This year has seen some pretty interesting technology trends. We have a quick look at some of them and what they may mean…..
Machine Learning or Deep Learning (ML or DL) Technology
Machine learning and Deep Learning technology is already on the edge of a revolution. They are widely adopted in datacenters (Amazon making graphical processing units [GPUs] available for DL, Google running DL on tensor processing units [TPUs], Microsoft using field programmable gate arrays [FPGAs], etc.), and DL is being explored at the edge of the network to reduce the amount of data propagated back to datacenters. Applications such as image, video, and audio recognition are already being deployed for a variety of verticals. DL is used for a variety of assistive functions such as Autonomous Vehicles and Cancer Detection.

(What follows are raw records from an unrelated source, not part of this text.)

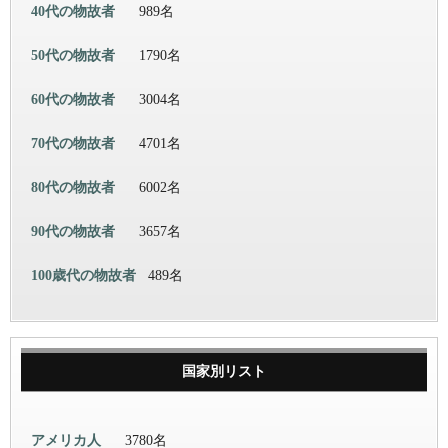
40代の物故者
989名
50代の物故者
1790名
60代の物故者
3004名
70代の物故者
4701名
80代の物故者
6002名
90代の物故者
3657名
100歳代の物故者
489名
国家別リスト
アメリカ人
3780名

Digital Currencies and Blockchain Technology
These two are almost inseparable. Although digital currencies have their high an low points, mostly due to speculative trading, they are a viable alternative to hard currency. Bitcoin, Ethereum, and newcomers Litecoin, Dash, and Ripple have become commonly traded currencies. They will continue to become a more widely adopted means of trading. The use of Bitcoin and the revitalization of peer-to-peer computing have been essential for the adoption of blockchain technology in a broader sense. There will most likely be an increased expansion of companies delivering blockchain products and even IT heavyweights entering the market and consolidating the products.
IoT (Internet of Things) and Robotics
Empowered by Dep Learning at the edge, IoT continues to be the most widely adopted use case for edge computing. It is driven by real needs and requirements. It will most likely continue to be adopted with a broader set of technical offerings enabled by DL, as well as other uses of IoT, with an increasing rate of home use adoption as connectivity to the home improves and data prices drop. The past few years have seen an increased market availability of consumer robots, as well as more sophisticated military and industrial robots. This could trigger a wider adoption of robotics in the medical space for caregiving and other healthcare uses.

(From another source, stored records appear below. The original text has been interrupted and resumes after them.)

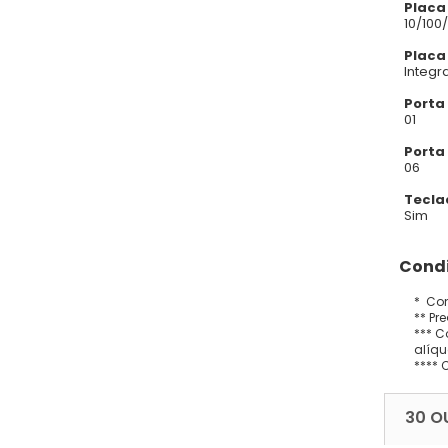
Placa
10/100
Placa
Integr
Porta 
01
Porta
06
Tecla
Sim
Condi
* Con
** Pr
*** C
alíqu
**** 
30 O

Assisted transportation / Autonomous Vehicles
While development of fully autonomous vehicles has slowed down due to numerous obstacles, a limited use of automated assistance has continued to grow, such as parking assistance, video recognition, and alerts for leaving the lane or identifying sudden obstacles. This vehicle assistance will develop further as automation and ML/DL are deployed in the automotive industry with the main goal of increasing safety.
Cybersecurity using Machine / Deep Learning and AI
Cybersecurity is becoming essential to everyday life and business, yet it is increasingly hard to manage. Exploits have become extremely sophisticated and it is hard for IT to keep up. Pure automation no longer suffices and AI is required to enhance data analytics and automated scripts. It is expected that humans will still be in the loop for taking actions. But AI itself is not immune to cyber attacks. We will need to make AI/DL techniques more robust in the presence of malicious actions in any application area.